Like A Bundle Of Reeds—Corrections Through The Ages, Part 4

Like a Bundle of ReedsLike A Bundle of Reeds, Why Unity and Mutual Guarantee Are Today’s Call of the Hour, Michael Laitman, Ph.D.

Chapter 3: Corrections Through the Ages
The Evolution of the Correction Method

 The Great Fall, and the Seeds of Redemption

The exile after the ruin of the Second Temple stemmed from unfounded hatred, but it also served a twofold purpose. The first was that the exile was an incentive to further develop the correction method. Since Moses’ Torah no longer sufficed to maintain the nation’s spiritual level, it was time to adapt the method to the current condition of the people—being in exile, and more egotistic than during Moses’ time. The second purpose of the exile was for Israel to mingle with other nations, to spread the “spiritual gene” throughout the world, and thus enable the correction of the whole of humanity, as Abraham initially intended.

Around the time of the ruin of the Second Temple, two seminal corpuses were composed. One was the Mishnah, and the other was The Book of Zohar. The former, along with the Bible, became the foundation of virtually all Jewish wisdom from that day on. The latter, on the other hand, was concealed soon after its writing, and remained hidden for more than a thousand years, until it appeared in the hands of Rabbi Moses de Leon.

The authors of the Mishnah, the Gemarah, and the rest of the writings of our sages provided the exiled people of Israel with guidance on both the spiritual and the physical levels. While the writings narrate spiritual states, they can just as readily be perceived as physical commandments.

Because the laws that our sages instructed originated from spiritual laws, they were applicable in physical life, just as Israel had applied them prior to the ruin of the Temple. In this way, Jews maintained some level of connection with the spiritual level of the past, albeit without the actual attainment of the source and origin of the laws.

Rabbi Menahem Nahum of Chernobyl wrote in regard to Israel’s disconnect from the spiritual level and loss of attainment of the Creator: “The reason for the exile is the ruin of the Temple in general and in particular. Israel have [become] so corrupted that they caused the expulsion of the Shechina [Divinity] from the general Temple. The particular [personal] Temple is within their hearts … and through the departure from the particular Temple [Divinity] … [they] departed from the general Temple and the exile arrived.”[i]

In the same spirit, Jonathan Ben Natan Netah Eibshitz wrote, “In the First Temple, Divinity did not move from the Temple because the exile was for a short time. But in the second ruin, which is for a prolonged period of time, the Shechina [Divinity] departed altogether.”[ii]
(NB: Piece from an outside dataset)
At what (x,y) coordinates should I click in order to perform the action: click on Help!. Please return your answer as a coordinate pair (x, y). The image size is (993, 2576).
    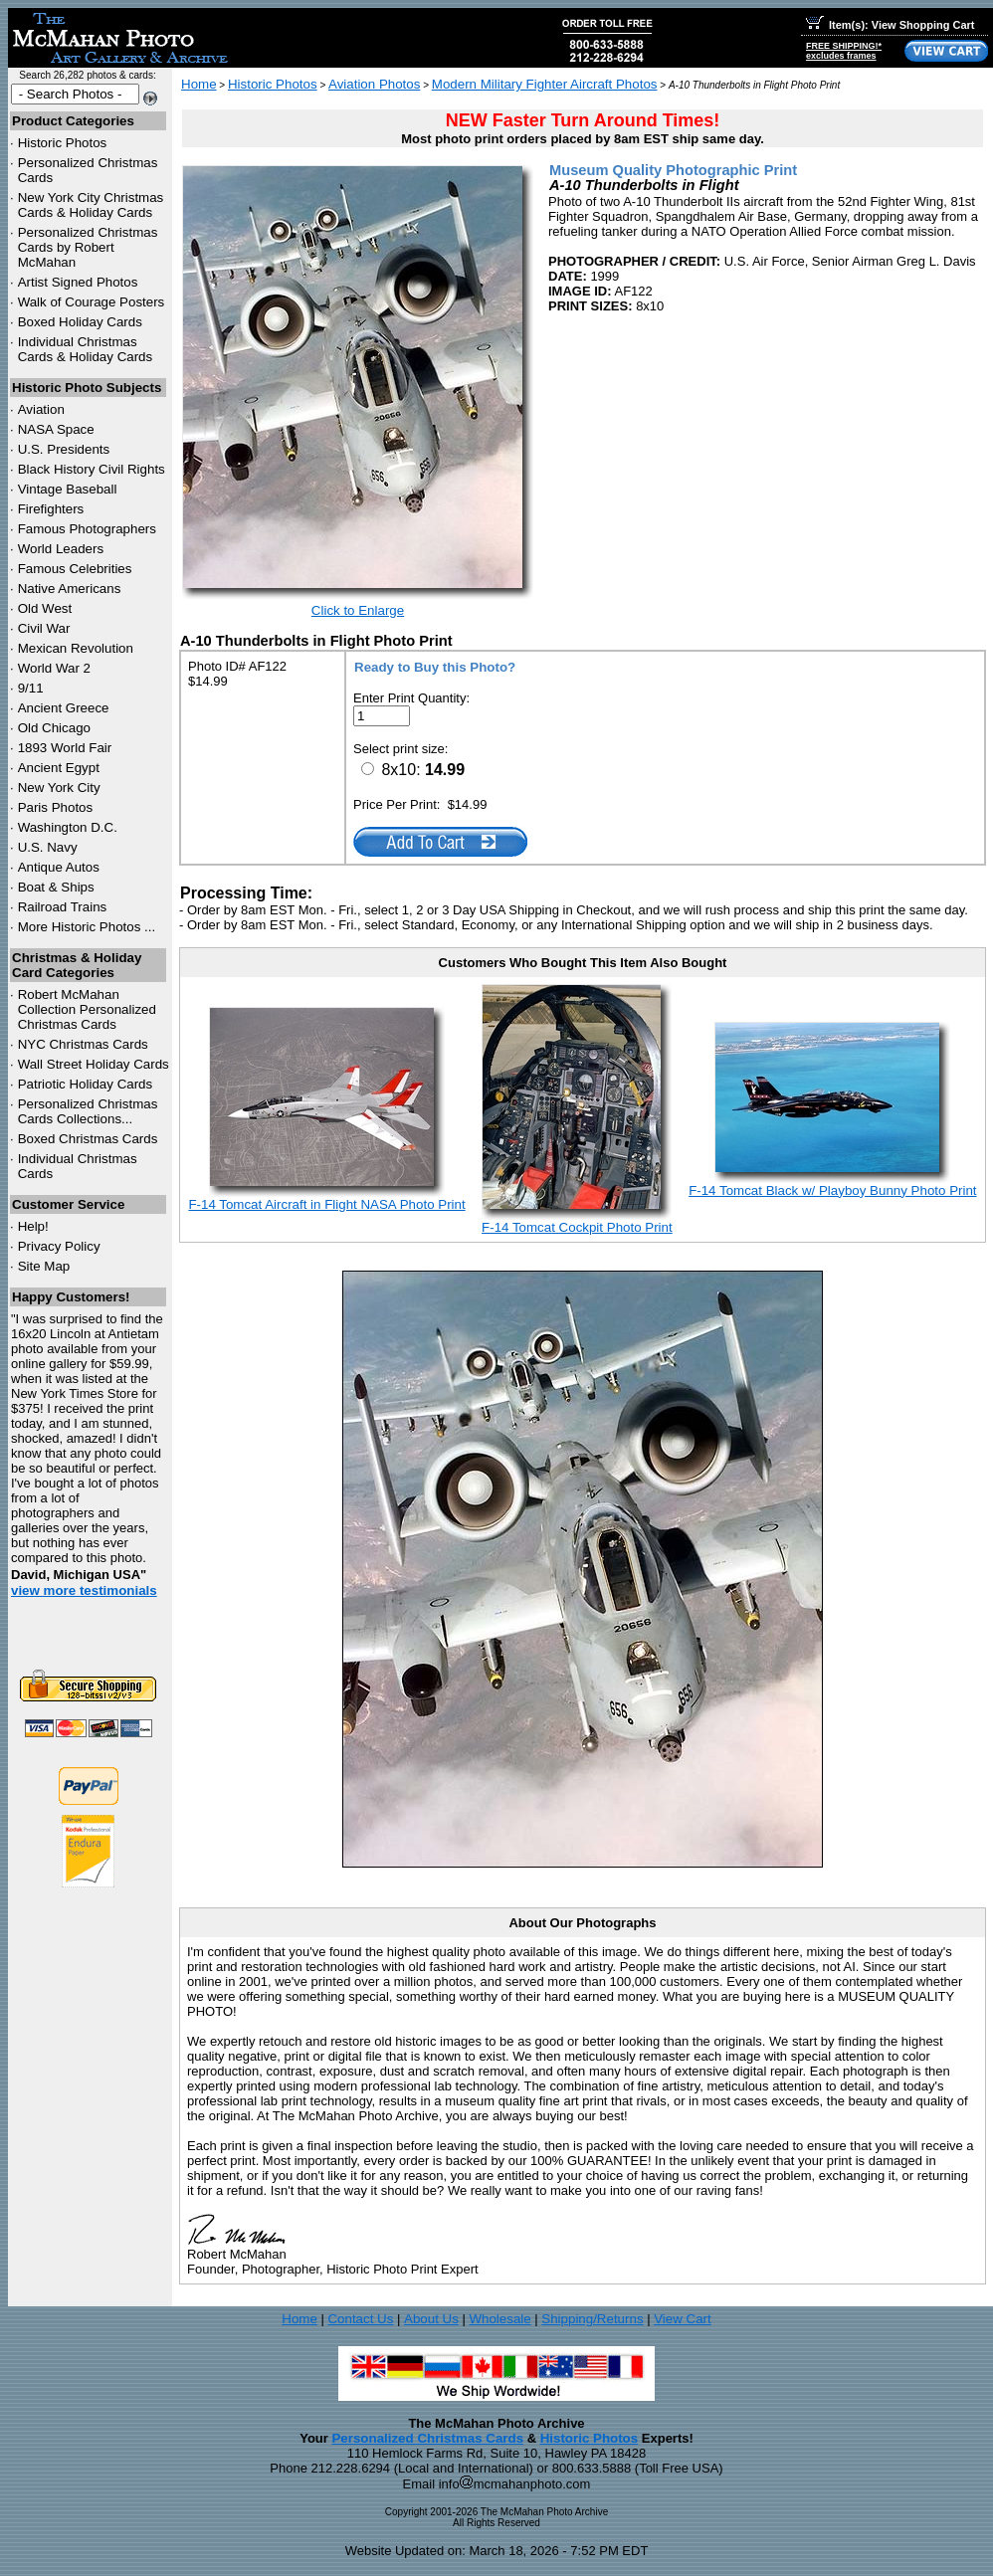
    Looking at the image, I should click on (33, 1226).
And while the majority of Jews focused on maintaining a connection with spirituality on the level instructed to them by the sages of the Mishnah and the Gemarah, there have always been those exceptional few who simply could not settle for blind observance of commandments. The questions that drove Abraham to discover the Creator were burning within them; their points in the heart had not been quenched, and they were driven to the deepest of all studies, the wisdom of Kabbalah.

[i] Rabbi Menahem Nahum of Chernobyl, Maor Eynaim [Light of the Eyes], Beresheet [Genesis].

[ii] Jonathan ben Natan Netah Eibshitz, Yaarot Devash [Honeycombs], Part 1, Treatise no. 13 (contd.).